Mindfulness helps us to catch the stress response more quickly by noticing it in our breathing or physical sensations or in our mind, and then to recognise it as a stress response. For instance, when we start to experience a stress reaction, we tend to either hold the breath, or our breathing becomes a little bit shallower.
How to be more mindful
Mindfulness is about much more than just meditating. It’s about being present to whatever is happening in each moment, developing discernment and the ability to learn from our experiences. And it’s also about becoming more intimate with deeper parts of ourselves without judgement. So that we naturally start to get in touch with our deeper values and ethics, what’s truly important to us. And this starts to guide our behaviour. Mindfulness also helps connect more deeply with others and to notice the effect of our actions on the world around us.

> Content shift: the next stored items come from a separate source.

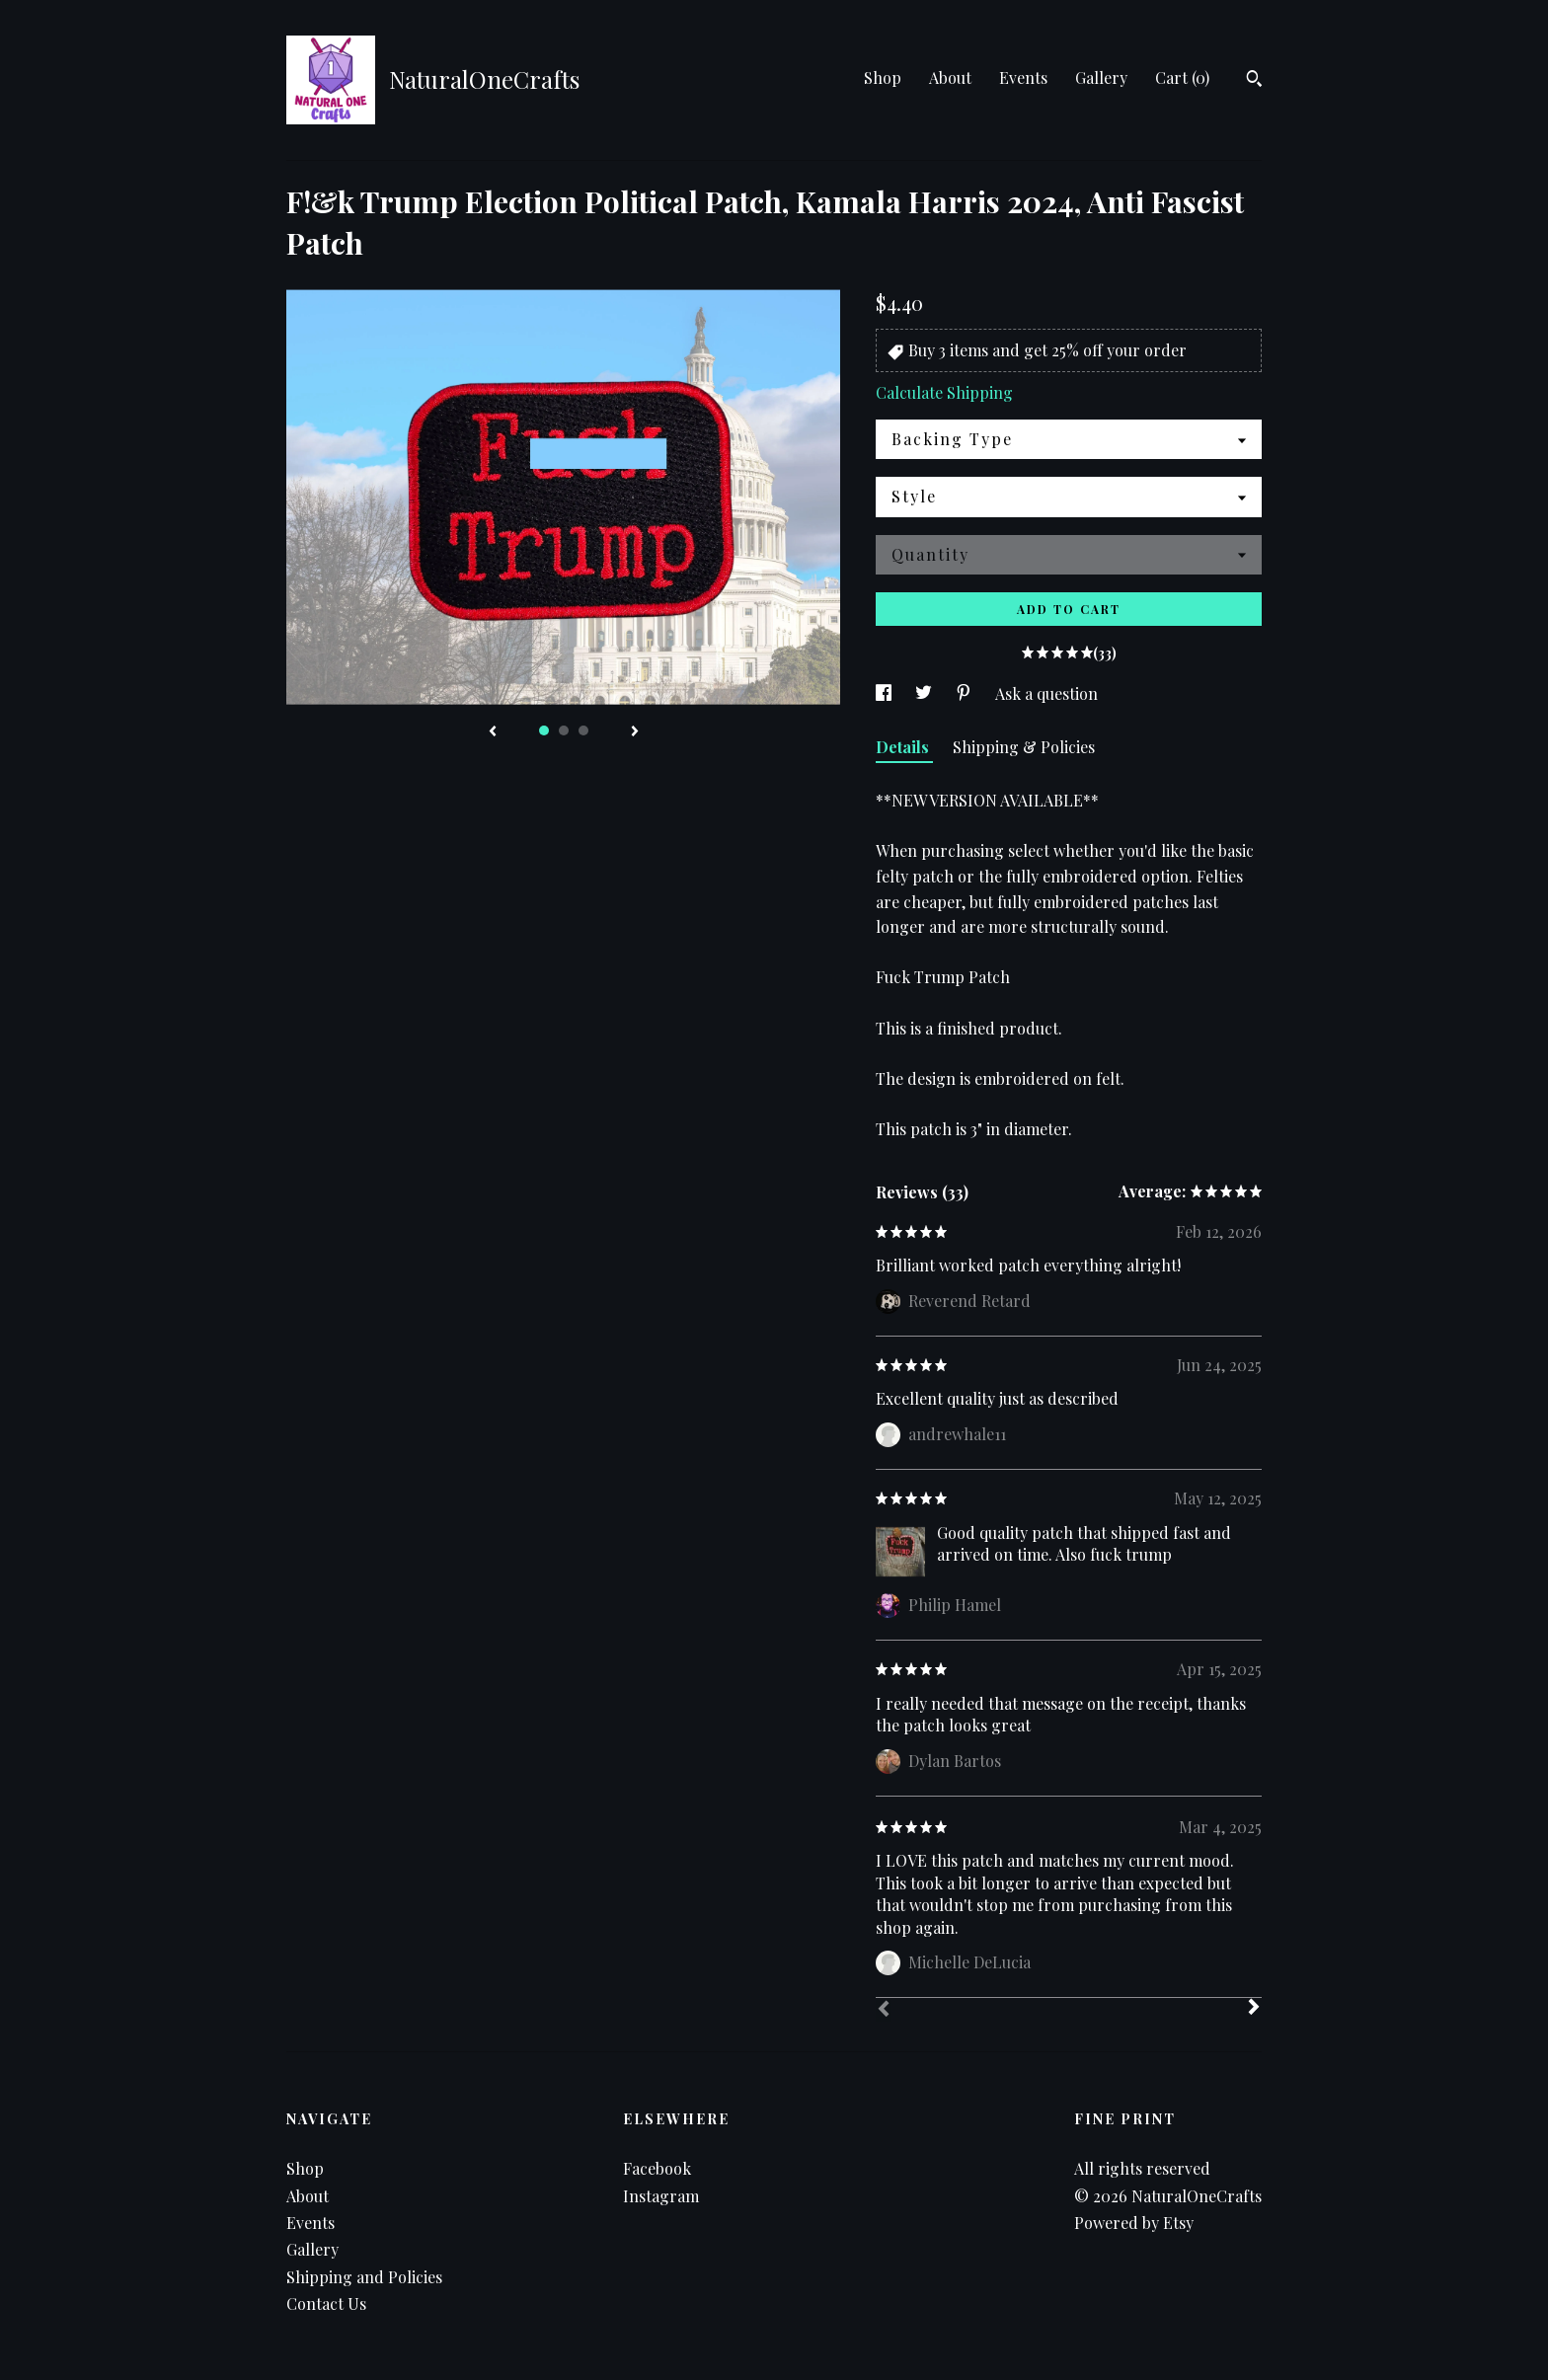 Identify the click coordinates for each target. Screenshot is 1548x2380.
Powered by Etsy (1134, 2222)
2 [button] (564, 730)
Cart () (1182, 77)
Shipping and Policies (364, 2276)
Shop (882, 77)
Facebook (657, 2168)
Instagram (661, 2196)
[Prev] (883, 2011)
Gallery (1101, 77)
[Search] (1254, 81)
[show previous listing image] (493, 732)
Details (904, 746)
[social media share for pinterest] (965, 693)
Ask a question (1046, 693)
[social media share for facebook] (885, 693)
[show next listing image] (635, 732)
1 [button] (544, 730)
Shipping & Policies (1024, 746)
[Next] (1254, 2009)
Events (1023, 77)
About (950, 77)
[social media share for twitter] (925, 693)
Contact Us (326, 2303)
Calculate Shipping (944, 392)
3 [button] (583, 730) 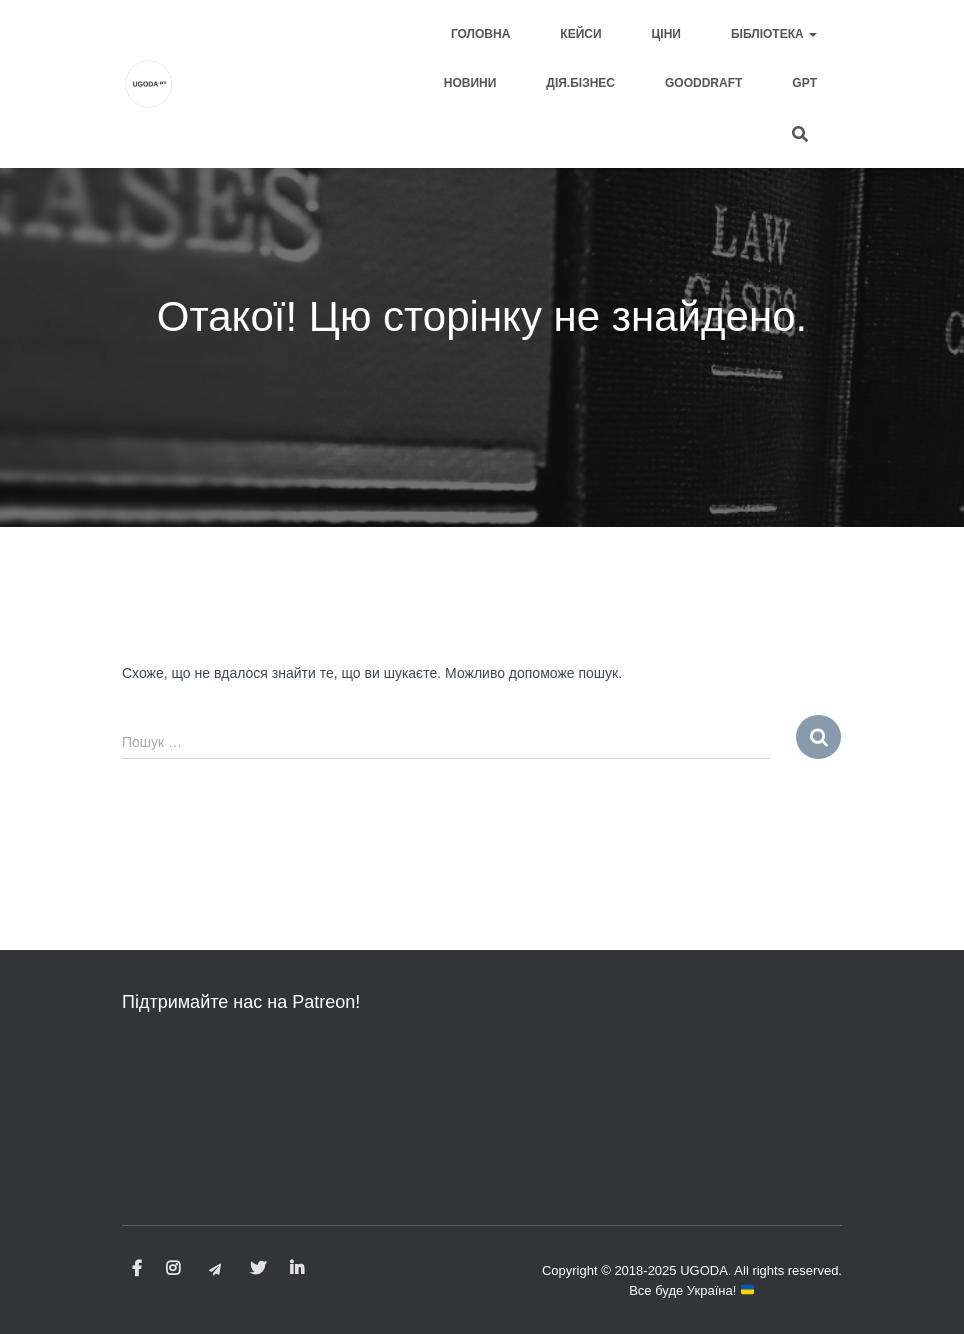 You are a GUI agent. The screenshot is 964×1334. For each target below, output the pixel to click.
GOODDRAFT (703, 83)
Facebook (137, 1269)
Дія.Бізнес (580, 83)
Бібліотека (774, 34)
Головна (480, 34)
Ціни (666, 34)
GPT (804, 83)
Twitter (258, 1269)
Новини (470, 83)
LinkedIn (297, 1269)
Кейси (580, 34)
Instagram (173, 1269) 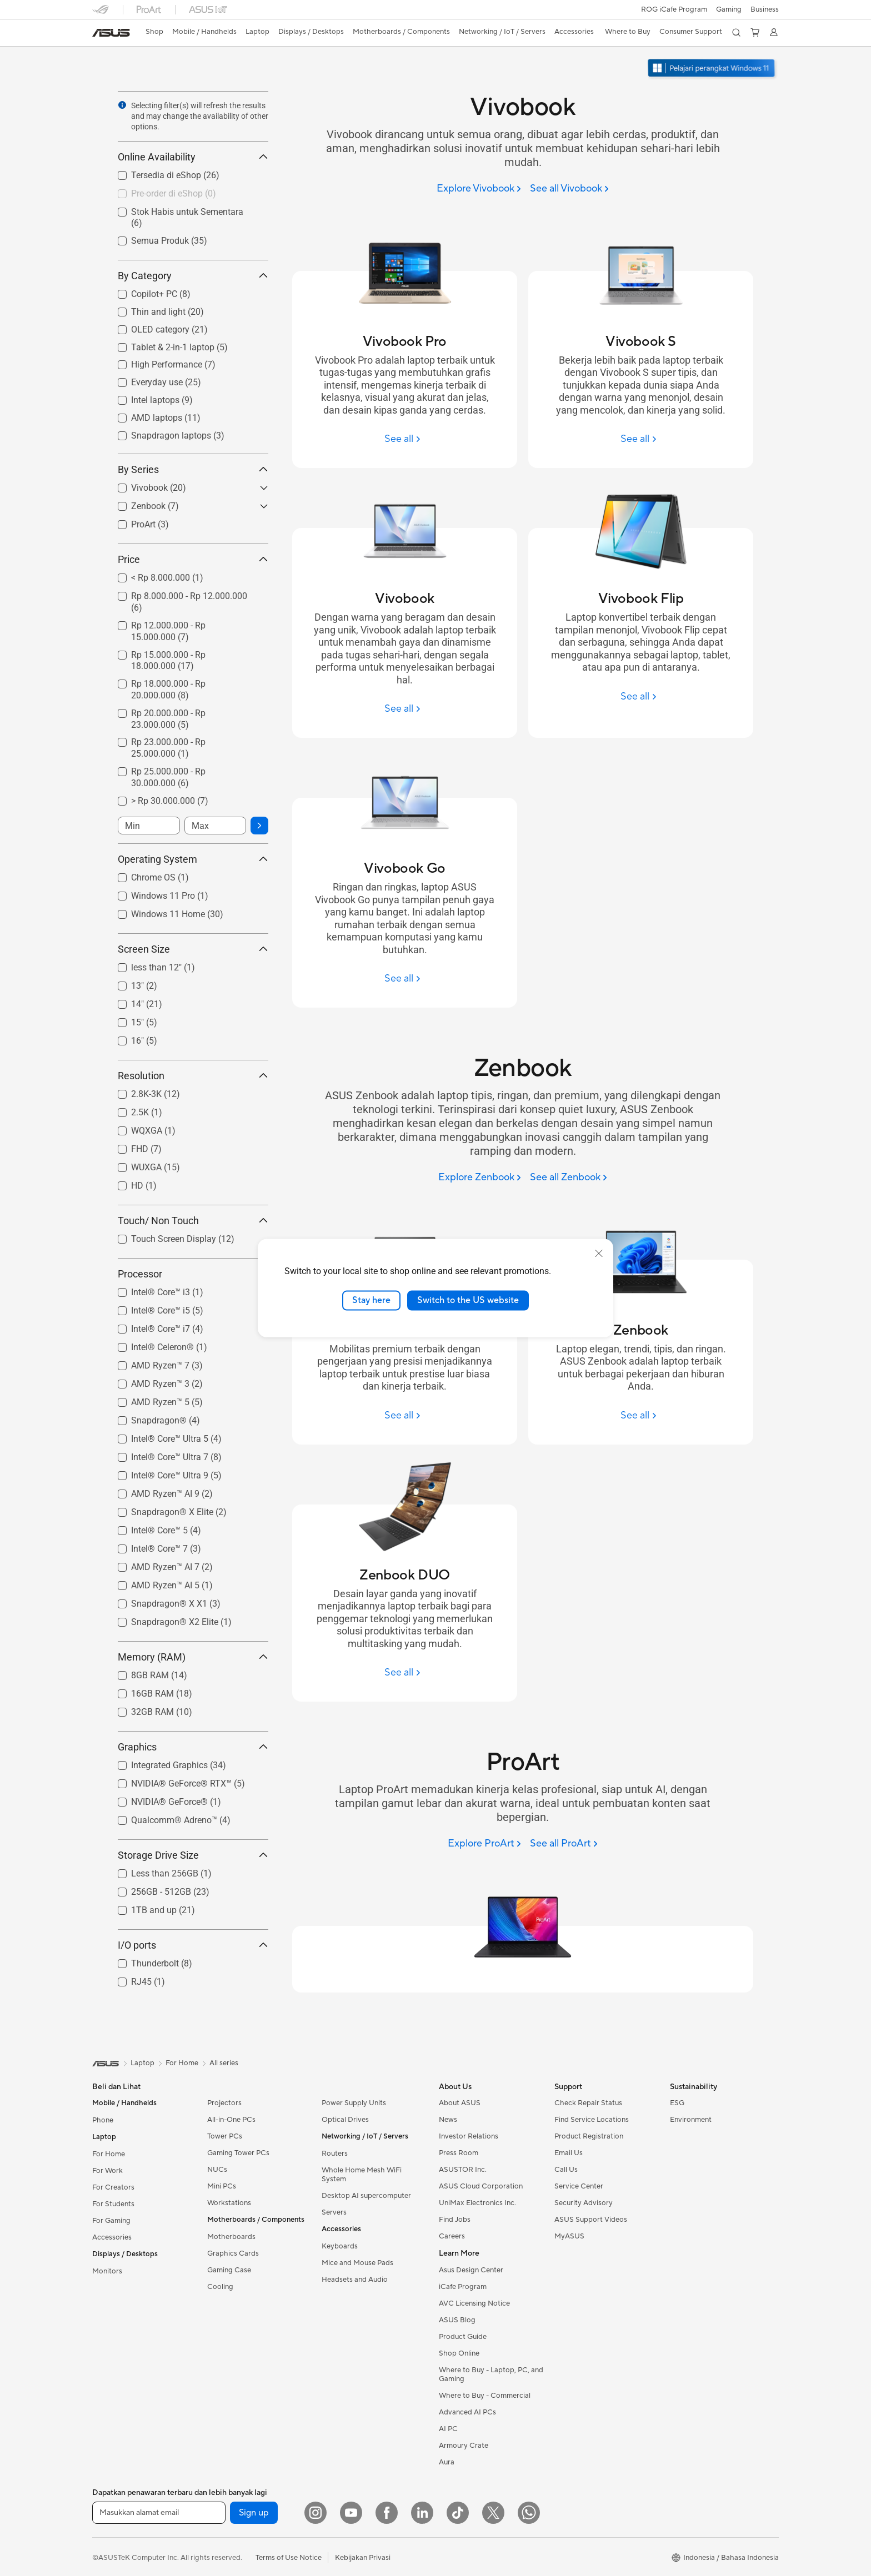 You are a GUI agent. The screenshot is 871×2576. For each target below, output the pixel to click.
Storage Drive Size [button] (193, 1855)
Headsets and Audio (355, 2279)
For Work (107, 2170)
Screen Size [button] (193, 949)
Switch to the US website (468, 1300)
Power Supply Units (354, 2103)
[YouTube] (351, 2513)
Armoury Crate (463, 2445)
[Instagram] (315, 2513)
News (448, 2119)
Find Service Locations (591, 2119)
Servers (334, 2212)
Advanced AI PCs (467, 2412)
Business (764, 9)
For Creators (113, 2187)
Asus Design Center (471, 2270)
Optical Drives (345, 2119)
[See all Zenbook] (568, 1177)
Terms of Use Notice (289, 2557)
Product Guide (463, 2336)
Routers (335, 2153)
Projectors (224, 2103)
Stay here (371, 1300)
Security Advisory (583, 2202)
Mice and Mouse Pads (357, 2262)
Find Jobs (454, 2219)
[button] (729, 9)
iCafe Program (463, 2286)
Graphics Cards (233, 2253)
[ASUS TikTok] (458, 2513)
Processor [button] (193, 1274)
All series (223, 2063)
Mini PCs (221, 2186)
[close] (598, 1253)
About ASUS (459, 2103)
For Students (113, 2204)
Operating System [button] (193, 859)
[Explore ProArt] (484, 1844)
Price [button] (193, 559)
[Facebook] (387, 2513)
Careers (452, 2236)
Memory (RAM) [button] (193, 1657)
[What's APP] (529, 2513)
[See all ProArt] (564, 1844)
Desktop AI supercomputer (366, 2195)
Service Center (578, 2186)
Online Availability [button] (193, 157)
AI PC (448, 2428)
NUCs (217, 2169)
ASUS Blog (457, 2320)
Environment (691, 2119)
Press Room (458, 2153)
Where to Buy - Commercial (484, 2395)
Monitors (107, 2271)
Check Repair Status (588, 2103)
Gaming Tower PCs (238, 2153)
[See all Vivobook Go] (404, 978)
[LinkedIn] (422, 2513)
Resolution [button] (193, 1075)
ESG (677, 2103)
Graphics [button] (193, 1747)
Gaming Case (229, 2270)
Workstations (229, 2202)
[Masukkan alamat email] (159, 2513)
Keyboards (340, 2246)
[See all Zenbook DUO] (404, 1672)
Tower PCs (224, 2136)
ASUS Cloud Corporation (481, 2186)
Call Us (566, 2169)
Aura (446, 2462)
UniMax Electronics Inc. (477, 2202)
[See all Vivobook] (569, 189)
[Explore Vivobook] (479, 189)
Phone (102, 2120)
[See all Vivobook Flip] (640, 696)
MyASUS (569, 2236)
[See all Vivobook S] (640, 439)
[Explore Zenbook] (479, 1177)
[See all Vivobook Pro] (404, 439)
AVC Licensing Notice (474, 2303)
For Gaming (111, 2220)
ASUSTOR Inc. (463, 2169)
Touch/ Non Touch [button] (193, 1220)
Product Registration (588, 2136)
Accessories (112, 2237)
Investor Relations (468, 2136)
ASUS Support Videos (590, 2219)
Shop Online (459, 2353)
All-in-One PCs (231, 2119)
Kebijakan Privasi (363, 2557)
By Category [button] (193, 275)
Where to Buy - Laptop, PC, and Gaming (491, 2374)
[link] (111, 33)
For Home (108, 2154)
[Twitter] (493, 2513)
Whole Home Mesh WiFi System (362, 2174)
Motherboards (231, 2236)
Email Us (568, 2153)
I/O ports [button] (193, 1945)
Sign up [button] (254, 2512)
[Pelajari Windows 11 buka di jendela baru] (712, 69)
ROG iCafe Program (674, 9)
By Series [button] (193, 469)
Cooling (220, 2286)
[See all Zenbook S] (404, 1415)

You can practise mindfulness anywhere, but it can be especially helpful to take a mindful approach if you realise that, for several minutes, you have been “trapped” in reliving past problems or “pre-living” future worries.
Mindfulness Meditation
When we are confronted with the rapidly changing and uncertain world we find ourselves in, perhaps experiencing confusion and intense emotions, it can be difficult to stay focused or motivated. Mindfulness meditation can help us to detach from thoughts and become more aware of our own feelings and reactions, understand and regulate our emotions better, allowing us to tap into the calm and peace that lives within. Meditation and breathing techniques have been proven to help reset both our mind and our physiology, reducing stress levels and negative emotions.
Meditation in practise
As well as practising mindfulness in daily life, it can be helpful to set aside time for a more formal practice. Mindfulness meditation involves quietly paying attention to thoughts, sounds, the sensations of breathing or parts of the body, bringing your attention back whenever the mind starts to wander. There is no right or wrong way. It is a matter of finding what works best for you. You may want to sit on a chair, lay on the floor or on your bed. Wherever you feel most comfortable and able let go of tension in your body, whilst also being able to still your mind.
Why is daily meditation important?
Think of meditation as mental training. An activity that when routinely practised, rewires the brain to build a mindful muscle. Meditation supports us to be more engaged and present throughout the day and notice when our mind has wandered off into default mode. The things we practise we naturally get better at so the more we meditate the easier it becomes to notice when we’re in a future that hasn’t happened or a past that’s already come and gone. Then we can make a conscious choice to just come back to the present moment.